Over the years, we have faced financial challenges that seemed like obstacles at the time, such as in 2008, when the global financial crisis rocked our business. Or when we had a fire in 2016 that destroyed a large part of our facility. The team got together and we took it one day at a time. Our customers and suppliers were very helpful and my family was extremely supportive.
Who has been your biggest financial inspiration?
Two of my brothers moved from Germany to Dubai and started their own businesses which has become very successful. My older brother, Uwe, is very organised and structured – something I would like to be more of. My younger brother Wolfi has been able to turn his hobby and passion into a business, and that inspires me.
What’s the one big investment lesson you’ve learnt?
Short-term investments are the riskiest and require a lot of attention. During the heyday of the Dubai property market, we bought some off-plan apartments to flip them quickly and were very lucky to sell them before the whole market went down. What I learnt is to only play with money you can afford to lose, especially when you take high risks.
Are you a spender or a saver?
I like to spend when my wife and I go out, or when we go on holidays as a family. Otherwise, we are both savers.

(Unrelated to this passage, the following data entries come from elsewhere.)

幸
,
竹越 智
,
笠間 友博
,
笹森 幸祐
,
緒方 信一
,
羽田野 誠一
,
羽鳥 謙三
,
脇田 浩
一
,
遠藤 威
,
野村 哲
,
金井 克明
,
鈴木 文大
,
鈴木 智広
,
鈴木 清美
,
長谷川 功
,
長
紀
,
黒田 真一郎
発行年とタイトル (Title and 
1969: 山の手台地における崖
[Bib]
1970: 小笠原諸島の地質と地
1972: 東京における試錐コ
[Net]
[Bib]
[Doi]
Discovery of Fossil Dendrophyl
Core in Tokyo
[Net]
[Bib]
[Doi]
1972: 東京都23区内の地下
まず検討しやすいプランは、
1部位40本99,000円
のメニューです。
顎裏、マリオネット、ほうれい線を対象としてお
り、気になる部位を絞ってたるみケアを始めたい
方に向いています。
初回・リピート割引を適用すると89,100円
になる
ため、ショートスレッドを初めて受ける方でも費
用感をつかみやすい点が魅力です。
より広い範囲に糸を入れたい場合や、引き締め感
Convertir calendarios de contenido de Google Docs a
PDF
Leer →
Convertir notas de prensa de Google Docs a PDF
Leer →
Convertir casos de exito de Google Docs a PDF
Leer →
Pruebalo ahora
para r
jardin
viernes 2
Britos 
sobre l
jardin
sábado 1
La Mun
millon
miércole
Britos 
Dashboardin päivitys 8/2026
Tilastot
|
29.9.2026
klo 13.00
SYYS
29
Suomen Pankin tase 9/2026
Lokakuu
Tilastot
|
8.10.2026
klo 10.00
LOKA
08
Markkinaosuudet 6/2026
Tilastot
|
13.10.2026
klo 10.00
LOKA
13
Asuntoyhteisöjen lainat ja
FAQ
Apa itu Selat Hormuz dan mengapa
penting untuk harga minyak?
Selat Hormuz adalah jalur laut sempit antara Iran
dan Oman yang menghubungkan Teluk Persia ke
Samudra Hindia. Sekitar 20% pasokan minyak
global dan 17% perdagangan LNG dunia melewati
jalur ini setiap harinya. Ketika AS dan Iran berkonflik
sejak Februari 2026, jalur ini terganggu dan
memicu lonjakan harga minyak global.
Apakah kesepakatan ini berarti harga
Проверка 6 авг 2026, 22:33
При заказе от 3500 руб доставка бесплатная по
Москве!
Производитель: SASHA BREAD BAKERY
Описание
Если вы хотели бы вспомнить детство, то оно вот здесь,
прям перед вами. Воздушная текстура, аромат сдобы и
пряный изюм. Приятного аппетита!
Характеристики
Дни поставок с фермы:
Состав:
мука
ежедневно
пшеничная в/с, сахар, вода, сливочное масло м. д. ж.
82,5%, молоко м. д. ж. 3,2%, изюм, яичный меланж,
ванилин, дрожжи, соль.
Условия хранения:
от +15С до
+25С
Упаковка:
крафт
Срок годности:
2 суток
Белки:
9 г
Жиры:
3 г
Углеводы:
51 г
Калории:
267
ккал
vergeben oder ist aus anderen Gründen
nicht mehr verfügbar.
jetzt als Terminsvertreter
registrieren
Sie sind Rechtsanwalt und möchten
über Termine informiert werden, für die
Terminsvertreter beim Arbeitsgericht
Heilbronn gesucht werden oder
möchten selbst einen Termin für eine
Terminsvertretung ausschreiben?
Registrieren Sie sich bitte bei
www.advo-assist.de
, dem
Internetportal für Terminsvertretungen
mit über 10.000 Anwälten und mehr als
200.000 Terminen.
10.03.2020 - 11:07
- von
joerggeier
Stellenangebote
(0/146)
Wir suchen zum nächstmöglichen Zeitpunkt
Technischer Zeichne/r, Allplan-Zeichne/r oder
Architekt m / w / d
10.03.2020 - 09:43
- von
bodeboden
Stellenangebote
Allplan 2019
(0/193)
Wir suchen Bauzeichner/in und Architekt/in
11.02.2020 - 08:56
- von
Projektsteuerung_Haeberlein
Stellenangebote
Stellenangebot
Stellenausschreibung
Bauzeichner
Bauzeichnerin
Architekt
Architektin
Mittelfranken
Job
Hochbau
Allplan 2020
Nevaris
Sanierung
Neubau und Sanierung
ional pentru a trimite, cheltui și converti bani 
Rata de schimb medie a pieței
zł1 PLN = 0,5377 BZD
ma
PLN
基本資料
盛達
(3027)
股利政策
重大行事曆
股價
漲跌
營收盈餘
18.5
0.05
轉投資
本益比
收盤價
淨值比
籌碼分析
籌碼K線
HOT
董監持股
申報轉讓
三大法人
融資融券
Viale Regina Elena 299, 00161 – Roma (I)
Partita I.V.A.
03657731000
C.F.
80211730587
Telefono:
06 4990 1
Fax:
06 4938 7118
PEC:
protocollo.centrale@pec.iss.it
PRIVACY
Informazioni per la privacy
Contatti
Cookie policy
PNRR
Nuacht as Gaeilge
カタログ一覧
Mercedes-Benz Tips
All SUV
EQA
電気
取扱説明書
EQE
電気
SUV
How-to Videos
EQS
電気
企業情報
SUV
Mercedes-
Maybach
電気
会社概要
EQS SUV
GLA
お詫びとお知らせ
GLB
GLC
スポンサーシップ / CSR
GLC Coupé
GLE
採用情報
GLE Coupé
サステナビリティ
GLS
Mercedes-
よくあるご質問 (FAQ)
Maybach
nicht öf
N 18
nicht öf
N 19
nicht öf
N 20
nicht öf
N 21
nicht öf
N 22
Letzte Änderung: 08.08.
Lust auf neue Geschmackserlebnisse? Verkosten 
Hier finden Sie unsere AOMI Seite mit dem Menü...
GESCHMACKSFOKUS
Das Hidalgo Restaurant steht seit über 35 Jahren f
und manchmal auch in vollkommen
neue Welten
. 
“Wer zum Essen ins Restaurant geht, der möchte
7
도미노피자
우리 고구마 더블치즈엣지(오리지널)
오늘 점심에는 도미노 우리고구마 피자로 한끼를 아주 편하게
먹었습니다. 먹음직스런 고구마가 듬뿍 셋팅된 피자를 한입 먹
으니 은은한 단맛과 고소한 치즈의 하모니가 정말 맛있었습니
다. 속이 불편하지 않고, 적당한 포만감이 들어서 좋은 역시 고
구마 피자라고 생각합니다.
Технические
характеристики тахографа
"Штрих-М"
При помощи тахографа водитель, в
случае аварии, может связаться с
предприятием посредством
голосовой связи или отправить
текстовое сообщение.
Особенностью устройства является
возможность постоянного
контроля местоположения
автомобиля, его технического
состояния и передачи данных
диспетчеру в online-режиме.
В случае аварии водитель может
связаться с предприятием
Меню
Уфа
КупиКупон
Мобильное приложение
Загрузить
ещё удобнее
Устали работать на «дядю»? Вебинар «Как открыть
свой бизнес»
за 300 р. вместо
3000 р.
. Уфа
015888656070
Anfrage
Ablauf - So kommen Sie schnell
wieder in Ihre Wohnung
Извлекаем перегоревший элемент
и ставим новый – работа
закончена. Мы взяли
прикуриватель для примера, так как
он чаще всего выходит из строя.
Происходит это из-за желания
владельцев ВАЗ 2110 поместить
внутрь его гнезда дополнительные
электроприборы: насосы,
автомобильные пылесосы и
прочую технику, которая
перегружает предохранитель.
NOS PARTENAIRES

Where and how do you save?
On a monthly basis. It’s about 20 to 25 per cent of our monthly income, and it goes towards the various plans that we have.
What has been your proudest financial moment?
When we bought our first house together in the Ranches.
What is your biggest financial milestone?
The day when I can step down from what I’m doing because things are as they should be for us to live our lives.
Do you have any financial regrets?
We sold a property we bought during the real estate boom. We should have kept it as an investment.
How much do you have in your wallet right now?
I have Dh50 in small notes in my wallet for tips as I pay by credit card for everything else.
What car do you drive?
I use a Land Cruiser as it is reliable, safe and practical, and I can get my bicycle in the back easily.
What financial advice would you offer your younger self?
Be more conservative. It takes longer to reach the goal, but it is a lot less stressful.